'Laugh!' echoed Mr Pancks. 'He looks to me as if every tooth in his head

was always laughing.' 'But whenever he gets to the top of the steps at t'other end of the

Yard,' said Mrs Plornish, 'he'll peep out in the curiousest way! So that

some of us thinks he's peeping out towards where his own country is, and

some of us thinks he's looking for somebody he don't want to see, and

some of us don't know what to think.'

Mr Baptist seemed to have a general understanding of what she said; or

perhaps his quickness caught and applied her slight action of peeping.

In any case he closed his eyes and tossed his head with the air of a man

who had sufficient reasons for what he did, and said in his own tongue,

it didn't matter. Altro! 'What's Altro?' said Pancks.

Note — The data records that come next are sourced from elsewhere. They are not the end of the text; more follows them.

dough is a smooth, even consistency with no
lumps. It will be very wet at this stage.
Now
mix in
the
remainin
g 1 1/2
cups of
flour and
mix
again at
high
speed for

'Hem! It's a sort of a general kind of expression, sir,' said Mrs

Plornish. 'Is it?' said Pancks. 'Why, then Altro to you, old chap. Good afternoon.

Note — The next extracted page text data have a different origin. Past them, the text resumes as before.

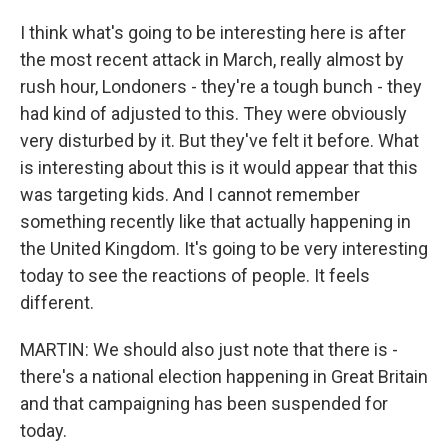
I think what's going to be interesting here is after
the most recent attack in March, really almost by
rush hour, Londoners - they're a tough bunch - they
had kind of adjusted to this. They were obviously
very disturbed by it. But they've felt it before. What
is interesting about this is it would appear that this
was targeting kids. And I cannot remember
something recently like that actually happening in
the United Kingdom. It's going to be very interesting
today to see the reactions of people. It feels
different.
MARTIN: We should also just note that there is -
there's a national election happening in Great Britain
and that campaigning has been suspended for
today.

Altro!' Mr Baptist in his vivacious way repeating the word several times, Mr

Pancks in his duller way gave it him back once. From that time it became

a frequent custom with Pancks the gipsy, as he went home jaded at night,

to pass round by Bleeding Heart Yard, go quietly up the stairs, look in

at Mr Baptist's door, and, finding him in his room, to say, 'Hallo, old

chap! Altro!'

To which Mr Baptist would reply with innumerable bright

nods and smiles, 'Altro, signore, altro, altro, altro!' After this

highly condensed conversation, Mr Pancks would go his way with an

appearance of being lightened and refreshed.